US loses 'hundreds of millions of dollars' to antiquated international postal union, White House says

The Trump administration is once again threatening to leave the international postal union, claiming its “antiquated rules” have resulted in the U.S. subsidizing packages from China at the expense of American workers and manufacturers.

The United Postal Union was established as an agency of the United Nations in 1874 with the goal of setting rules for international mail exchanges.

However, the White House says the agency’s current rate structure has resulted in the U.S. and the U.S. Postal Service losing money on international letters and packages – especially from countries like China.

Top White House trade adviser Peter Navarro told FOX Business’ Maria Bartiromo on Thursday that “Americans are just getting their clocks cleaned.”

“Under the antiquated rules of the Universal Postal Union, the USPS, the postal system, has to heavily subsidize the incoming mail of a number of countries to the tune of hundreds of millions of dollars a year, it puts our manufacturers and our workers out of business,” Navarro said.

Last year, President Trump warned the UPU that the U.S. would pull out unless it changed its rules to allow the U.S. to set its own self-declared postal rates so it could recover costs from overseas shippers. Shortly after, the State Department submitted a withdrawal notice, which required a one-year waiting period.

Navarro noted he will be going to a meeting in Geneva later this month where he will address the U.S.'s future in the UPU – after which the U.S. will have fair rates either way, he said.

Simon Lester, associate director of Cato's Herbert A. Stiefel Center for Trade Policy Studies, told FOX Business that the Trump administration has a “legitimate concern about the status quo,” but was unsure whether a confrontational approach would lead to a solution.
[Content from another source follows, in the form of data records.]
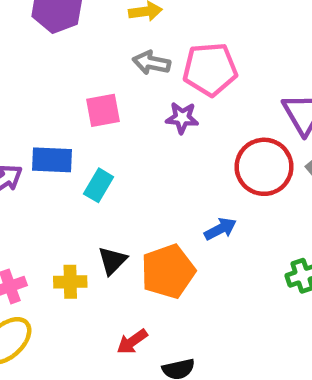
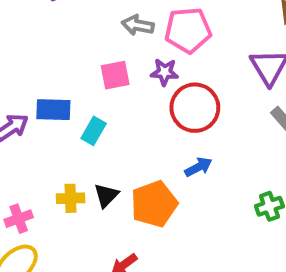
pink square: (103, 110) -> (115, 75), moved
red circle: (264, 167) -> (195, 108), moved
yellow cross: (70, 282) -> (71, 198), moved

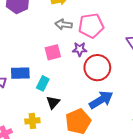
blue arrow: (198, 167) -> (101, 100), size x1.6
black triangle: (106, 195) -> (53, 102), moved

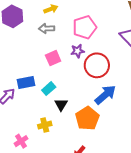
gray arrow: (64, 24) -> (47, 29), moved
cyan rectangle: (43, 83) -> (49, 89), turned 32

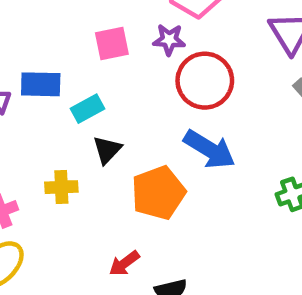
blue arrow: (105, 95) -> (209, 149), turned 60

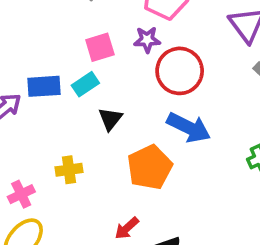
cyan rectangle: (87, 109) -> (85, 84), moved
black triangle: (107, 150) -> (110, 119), moved

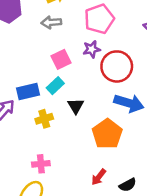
yellow cross: (69, 170) -> (44, 119), moved
pink cross: (21, 194) -> (41, 164), moved, turned 30

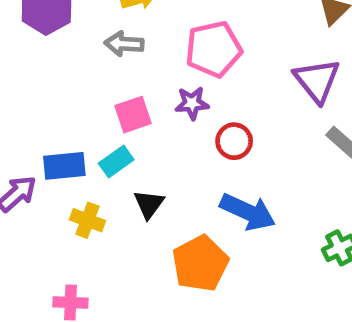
red circle: (117, 66) -> (234, 141), size x0.6
yellow cross: (44, 119) -> (88, 220), turned 30

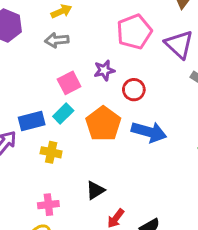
pink pentagon: (214, 49) -> (134, 32), moved
black triangle: (149, 204) -> (95, 190), moved, turned 30
orange pentagon: (200, 263) -> (103, 124), moved

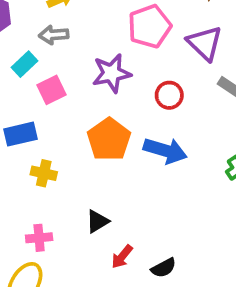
purple star: (104, 70) -> (112, 73), size x1.5
pink square: (69, 83) -> (51, 90), moved
red circle: (134, 90) -> (169, 95), moved
cyan rectangle: (63, 113) -> (24, 64), moved

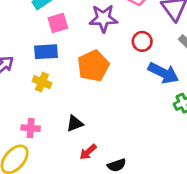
blue rectangle: (20, 134) -> (46, 52), moved
blue arrow: (165, 151) -> (163, 73), moved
The U.S. Postal Service Office of Inspector General was addressing the rate structure years ago. In 2014, it wrote the system creates winners and losers and benefits “China Post and Chinese online retailers at the expense of the Postal Service … and American retailers.”
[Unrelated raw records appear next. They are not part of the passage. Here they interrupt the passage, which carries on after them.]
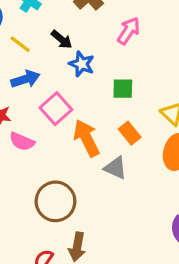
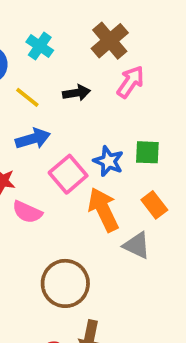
pink arrow: (129, 31) -> (130, 82), moved
black arrow: (62, 39) -> (76, 93), turned -50
blue star: (82, 64) -> (108, 161), moved

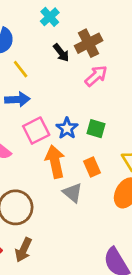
cyan cross: (40, 46) -> (50, 17), moved
black arrow: (76, 93) -> (61, 53), moved, turned 48

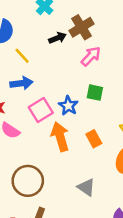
black arrow: (61, 53) -> (58, 38), turned -70
green square: (96, 129) -> (95, 93), moved
gray triangle: (73, 193) -> (86, 187), moved

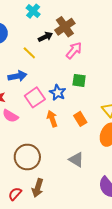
yellow line: (22, 56) -> (29, 53), moved
orange arrow: (60, 137) -> (52, 119), size x0.7

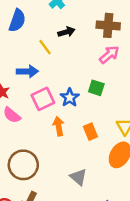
brown cross: (65, 27) -> (108, 25), moved, turned 30
pink arrow: (74, 50) -> (109, 55), moved

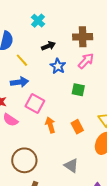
yellow line: (45, 47) -> (22, 60), moved
blue star: (70, 98) -> (58, 66), moved
pink square: (43, 99) -> (35, 104), turned -30

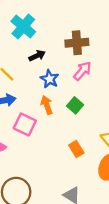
cyan cross: (38, 21) -> (23, 27), size x1.5
green square: (78, 90) -> (75, 105), turned 32
orange arrow: (50, 125) -> (47, 105), moved

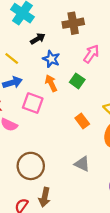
pink arrow: (82, 71) -> (91, 54), moved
In an opinion article published in the Financial Times this week, Navarro hammered down on the idea that China is a big winner.

“Today manufacturers in countries as small as Cambodia and as large as China pay less to send small parcels from their countries to New York than US manufacturers do to ship packages from Los Angeles to the Big Apple,” Navarro wrote, adding that other countries are also “victims” of the rate system.

He told FOX Business that American manufacturers are unable to compete with that, adding that a lot of the products being subsidized are counterfeit products, fentanyl and other opioids.

Meanwhile, the U.S. is scheduled to meet for the thirteenth round of high-level trade talks with China next month as a prolonged trade war drags on. Navarro did not expect the UPU controversy to play into those talks.